Phase transitions in atypical systems induced by a condensation transition on graphs

Random graphs can undergo structural phase transitions as a function of their model parameters. For example, in the well-known percolation transition, a network-spanning cluster of linked nodes abruptly appears at a critical value of the probability, c, for a link to exist between any pair of nodes. Recent research discovered a different structural phase transition in random graphs, this involving an sharp change in the statistical degree distribution within the graph, degree being the number of links attached to each node. Variation of a control parameter sees the degree distribution change discontinuously from a Poisson form to a distribution with a pronounced peak. As a result, the random graph has a more regular structure, with most nodes having roughly similar numbers of links.
Unsurprisingly. the degree statistics often exert a strong influence over the dynamics of processes operating on random graphs, including random walks, epidemic spreading or Ising and similar models of cooperative behaviour. In a new paper, LML External Fellows Isaac Pérez Castillo and Fernando Metz, working with Edgar Guzmán-González of the National Autonomous University of Mexico, explore two specific examples. They study the thermodynamic phase transition of the Ising model, as well as the eigenvalue distribution of the adjacency matrix, both for the simplest Erdös-Rényi model of random graphs. In the first case, they find that large deviations in the graph structure induce different thermodynamic phase transitions, which are otherwise absent in typical random graphs. The Ising model instead displays three additional first-order transitions – one between ferromagnetic phases, another between paramagnetic phases, and a third between ferromagnetic and paramagnetic phases. All three transitions coincide with the discontinuous change of the degree statistics. In a second example, the authors show that the eigenvalue statistics of the adjacency matrix of the random graphs also exhibits discontinuous behaviour across the condensation transition. In this case, the second moment of the eigenvalue distribution drops abruptly, indicating a concentration of eigenvalues around zero.

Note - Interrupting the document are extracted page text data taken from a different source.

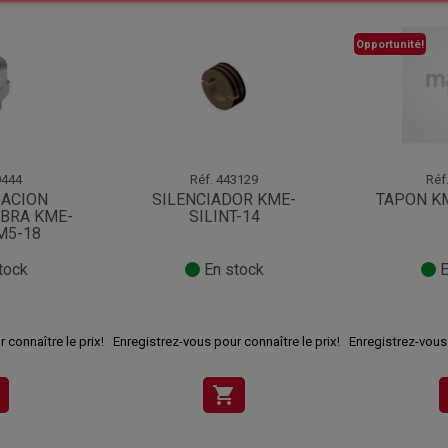
Opportunité!
444
Réf.
443129
Réf
ACION
SILENCIADOR KME-
TAPON K
BRA KME-
SILINT-14
M5-18
tock
En stock
E
 connaître le prix!
Enregistrez-vous pour connaître le prix!
Enregistrez-vous 
shopping_cart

As the authors note, this condensation transition is a statistically rare event, induced by deliberate tuning of the statistical ensemble. Nevertheless, they expect the reported results may help in understanding the macroscopic behaviour of some real systems modelled using random graphs under conditions in which constraints force nodes to have similar degrees. In particular, the effects of condensation of degrees may arise in natural settings including synchronization phenomena or diffusion processes on graphs or in the dynamics of network formation. It may also be relevant to studies of the linear stability of sparse interacting systems.